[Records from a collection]
○ ○ ○ ○ ○ ○ ○

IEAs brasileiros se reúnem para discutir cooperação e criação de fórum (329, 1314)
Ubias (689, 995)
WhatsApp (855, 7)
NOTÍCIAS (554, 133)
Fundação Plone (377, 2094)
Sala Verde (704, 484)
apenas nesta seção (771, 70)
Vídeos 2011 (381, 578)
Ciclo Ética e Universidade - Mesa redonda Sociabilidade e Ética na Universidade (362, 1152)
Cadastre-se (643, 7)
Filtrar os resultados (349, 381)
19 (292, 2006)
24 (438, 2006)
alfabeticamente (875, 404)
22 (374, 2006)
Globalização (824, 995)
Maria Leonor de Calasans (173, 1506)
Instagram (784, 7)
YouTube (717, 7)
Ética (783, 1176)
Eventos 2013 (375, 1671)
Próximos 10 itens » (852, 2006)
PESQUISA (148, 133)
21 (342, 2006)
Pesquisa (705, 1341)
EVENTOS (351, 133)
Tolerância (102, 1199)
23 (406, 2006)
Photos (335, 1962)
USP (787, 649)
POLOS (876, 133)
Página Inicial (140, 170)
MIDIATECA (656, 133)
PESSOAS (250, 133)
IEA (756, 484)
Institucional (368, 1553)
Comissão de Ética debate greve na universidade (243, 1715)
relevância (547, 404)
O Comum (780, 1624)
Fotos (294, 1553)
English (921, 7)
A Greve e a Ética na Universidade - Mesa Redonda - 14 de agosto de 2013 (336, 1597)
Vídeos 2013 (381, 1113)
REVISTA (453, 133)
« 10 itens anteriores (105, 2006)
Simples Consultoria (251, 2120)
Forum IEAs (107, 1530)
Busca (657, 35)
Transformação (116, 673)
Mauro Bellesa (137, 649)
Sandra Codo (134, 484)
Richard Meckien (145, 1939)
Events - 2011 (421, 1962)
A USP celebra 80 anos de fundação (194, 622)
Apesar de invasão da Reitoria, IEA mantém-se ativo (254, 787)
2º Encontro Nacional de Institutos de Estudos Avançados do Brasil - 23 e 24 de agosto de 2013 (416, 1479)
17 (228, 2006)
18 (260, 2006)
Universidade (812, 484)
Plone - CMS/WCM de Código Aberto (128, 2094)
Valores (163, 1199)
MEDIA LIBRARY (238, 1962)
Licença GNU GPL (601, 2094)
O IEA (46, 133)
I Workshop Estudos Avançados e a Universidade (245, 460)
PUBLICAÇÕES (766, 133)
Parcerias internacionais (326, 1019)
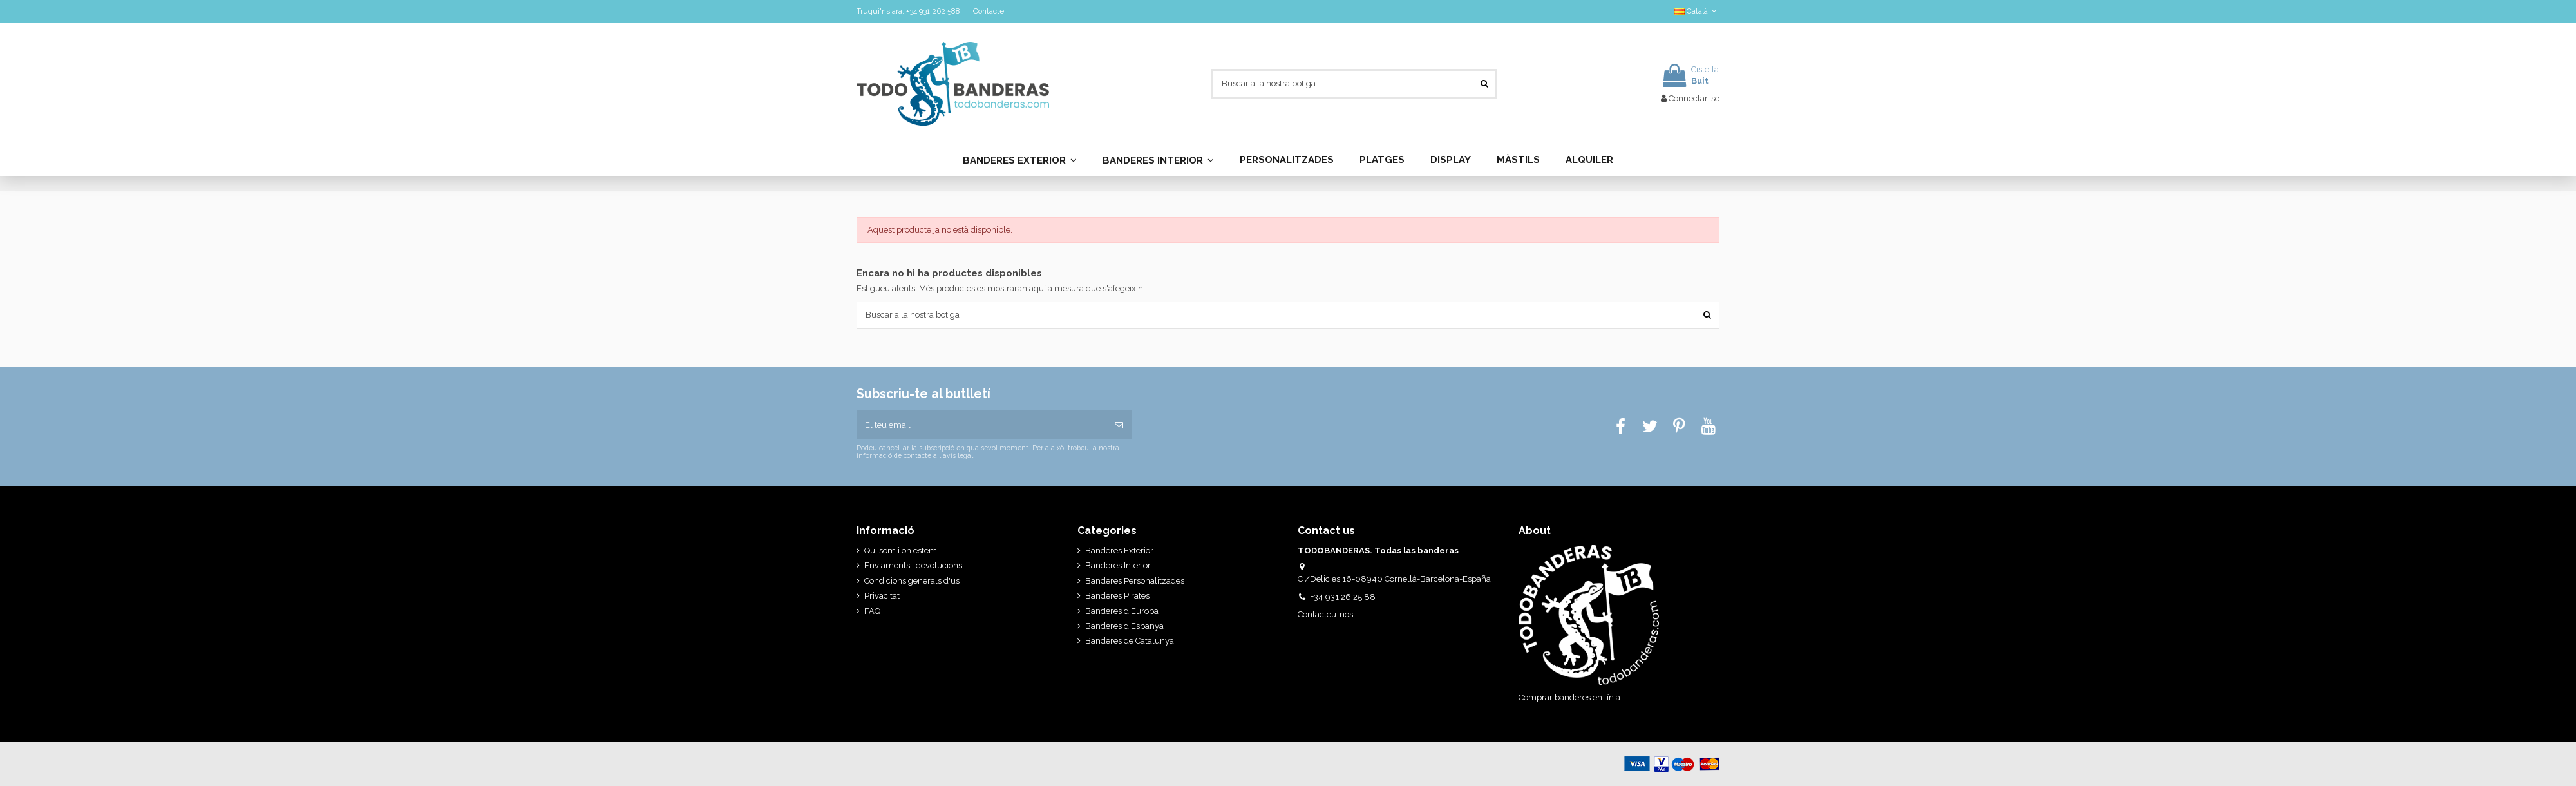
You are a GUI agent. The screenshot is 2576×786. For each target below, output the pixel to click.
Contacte (988, 10)
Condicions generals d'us (912, 581)
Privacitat (882, 595)
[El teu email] (981, 425)
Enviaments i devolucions (913, 565)
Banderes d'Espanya (1124, 626)
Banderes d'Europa (1122, 611)
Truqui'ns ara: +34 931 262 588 (909, 10)
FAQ (872, 611)
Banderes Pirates (1117, 595)
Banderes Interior (1118, 565)
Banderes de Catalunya (1129, 641)
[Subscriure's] (1119, 425)
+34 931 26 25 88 (1343, 597)
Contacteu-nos (1326, 614)
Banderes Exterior (1119, 550)
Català (1696, 10)
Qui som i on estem (900, 550)
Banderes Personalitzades (1134, 581)
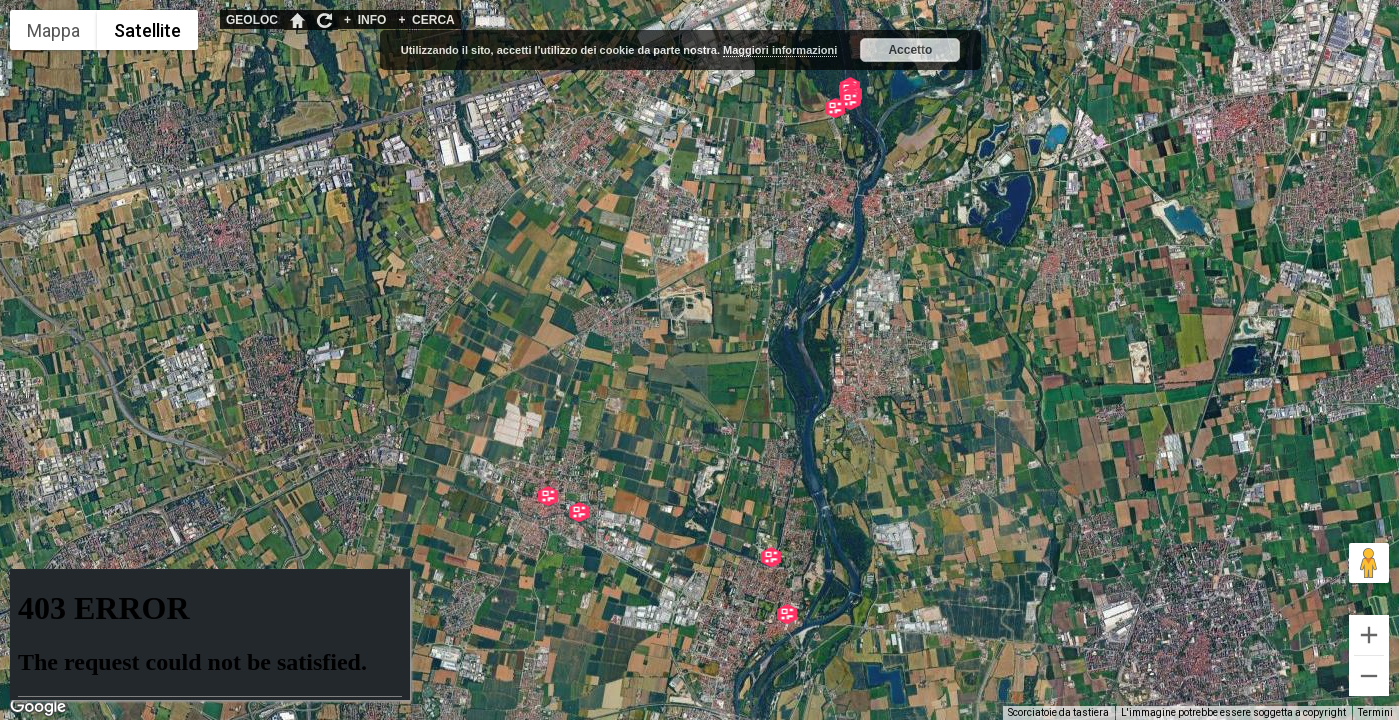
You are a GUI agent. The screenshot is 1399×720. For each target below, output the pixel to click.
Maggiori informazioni (780, 50)
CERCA (426, 20)
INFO (365, 20)
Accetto (910, 50)
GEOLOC (252, 20)
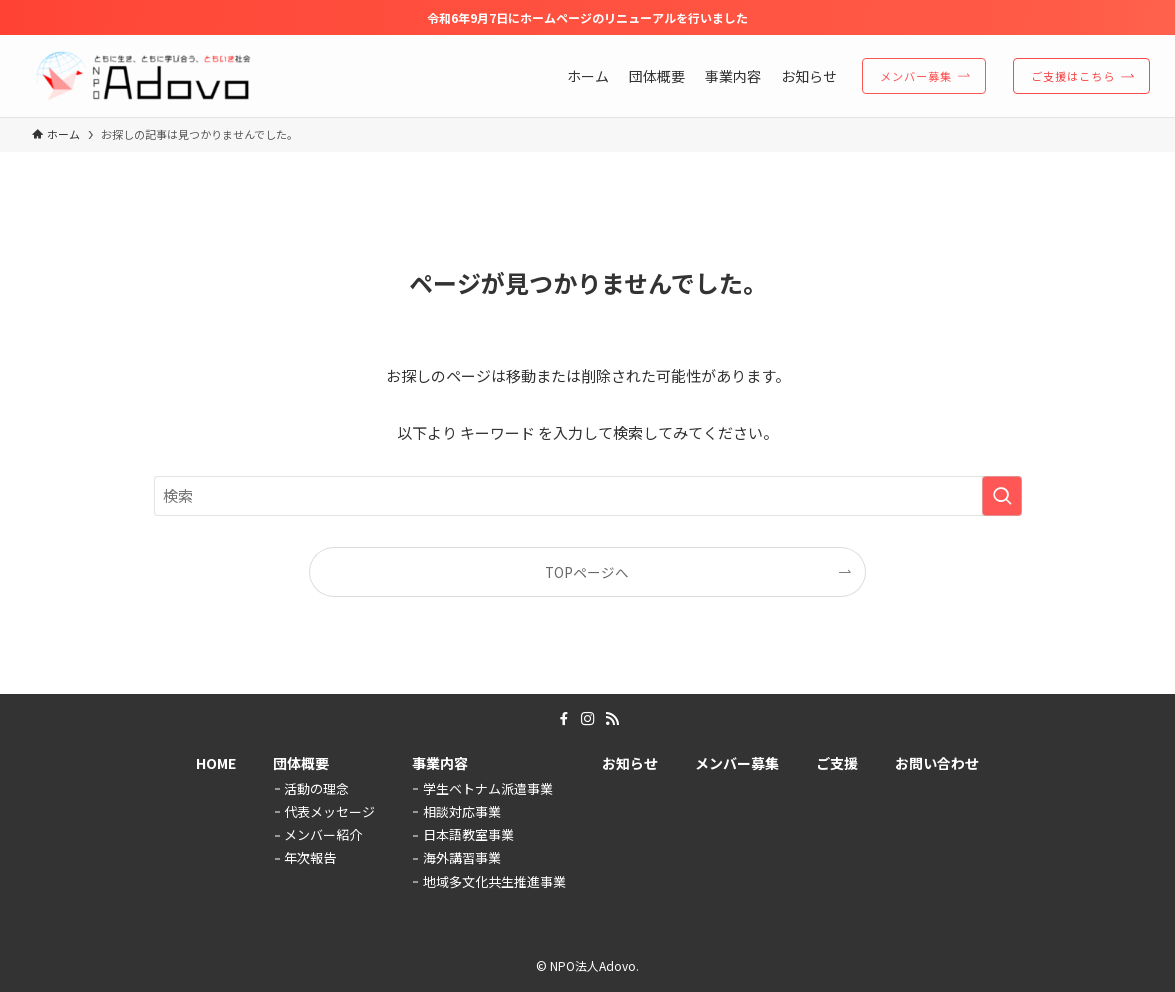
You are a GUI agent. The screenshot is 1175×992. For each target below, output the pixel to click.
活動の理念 (316, 788)
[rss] (612, 719)
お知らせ (630, 763)
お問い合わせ (937, 763)
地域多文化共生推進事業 (494, 881)
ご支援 (837, 763)
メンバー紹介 (323, 834)
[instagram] (588, 719)
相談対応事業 (462, 811)
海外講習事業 (462, 857)
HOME (216, 763)
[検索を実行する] (1002, 496)
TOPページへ (587, 572)
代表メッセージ (329, 811)
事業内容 (440, 763)
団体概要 (301, 763)
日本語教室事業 (468, 834)
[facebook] (564, 719)
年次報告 (310, 857)
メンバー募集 (737, 763)
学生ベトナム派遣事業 (488, 788)
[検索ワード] (588, 496)
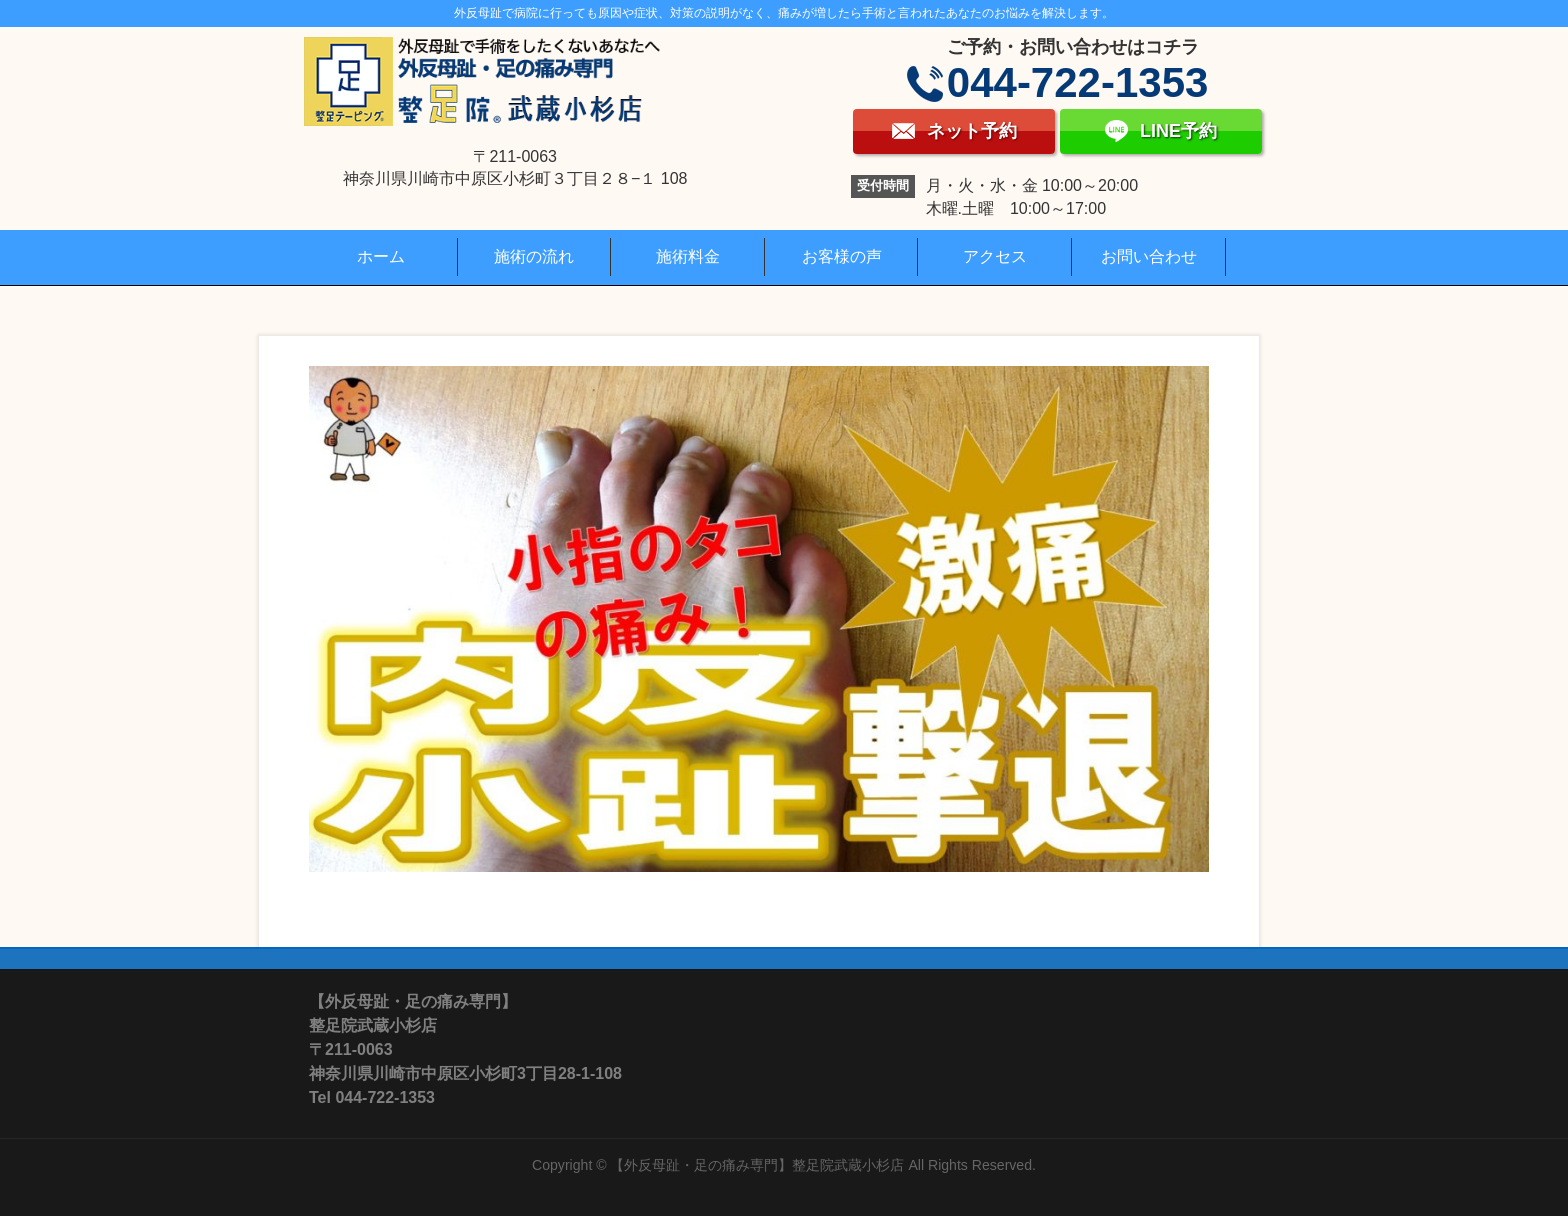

○ ○ ○ ○ ○ ○ ○

WHAT THE TASK ASKS. Looking through the records, copy out every line in which the word "each" is found.

RESULT.
You are a GUI agent. The screenshot is 2576×786. For each target below, output the pixel to click.
You are a GUI agent. The screenshot is 1399×720. For each target below, output the pixel to click.
You are a GUI agent. The screenshot is 1175×992. For each target below, output the pixel to click.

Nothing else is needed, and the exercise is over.